§ **TRY IT**: Two lines below mark the span: the one containing "For every named" and the one containing "Report a Bug". Set down both, plus every line between, exactly as they stand, and nothing else.

§ **RECORDS FOR THIS TASK**:
━━━━━━━━━━━━━━━━━━━━━━━━━━━━━━
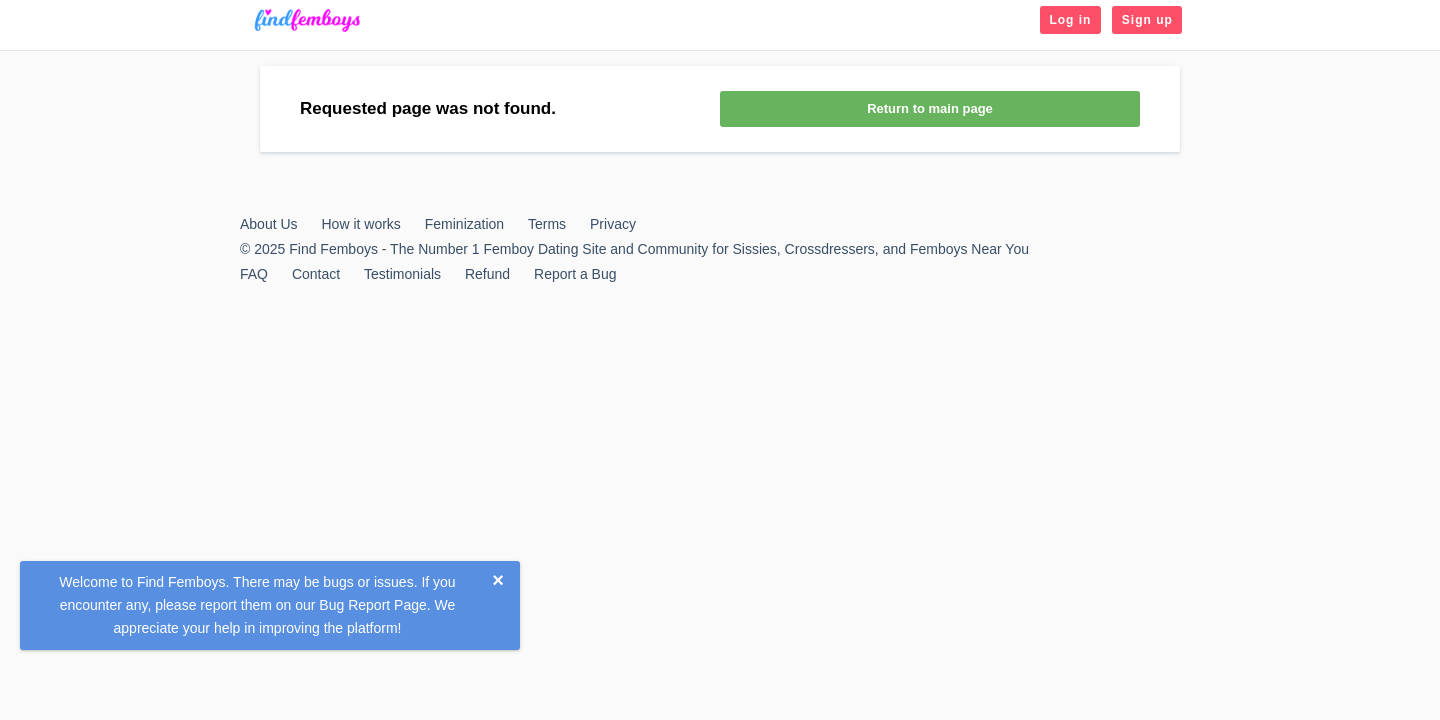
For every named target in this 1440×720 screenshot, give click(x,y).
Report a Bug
━━━━━━━━━━━━━━━━━━━━━━━━━━━━━━
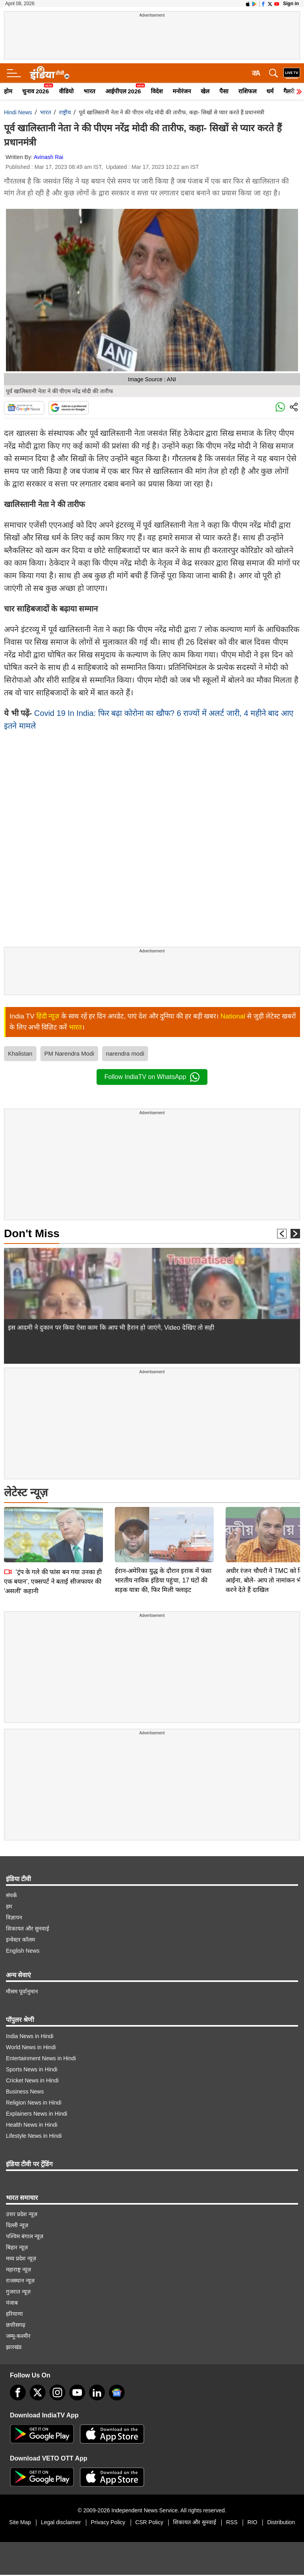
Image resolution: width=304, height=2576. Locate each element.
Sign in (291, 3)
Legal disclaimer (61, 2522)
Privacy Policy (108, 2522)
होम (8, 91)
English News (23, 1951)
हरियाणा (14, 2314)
━━━━━━━━━━━━━━━━━━━━━━━━━━━━━━
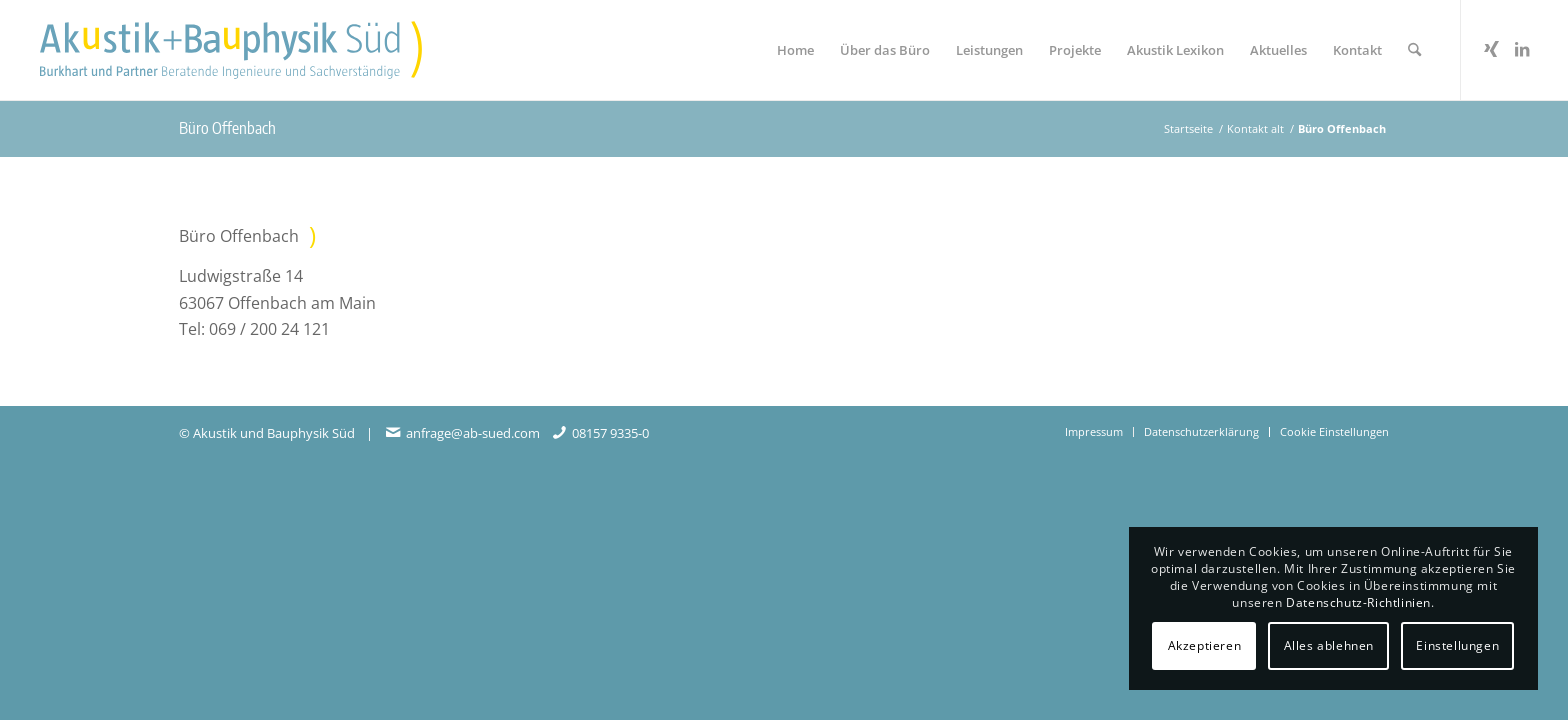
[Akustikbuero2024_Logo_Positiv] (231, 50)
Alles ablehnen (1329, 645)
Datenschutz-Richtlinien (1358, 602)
━━━━━━━━━━━━━━━━━━━━━━━━━━━━━━
§ **RESPONSE TO THIS EXERCISE**:
For every named target in this 1440×720 screenshot, give click(x,y).
Report a Bug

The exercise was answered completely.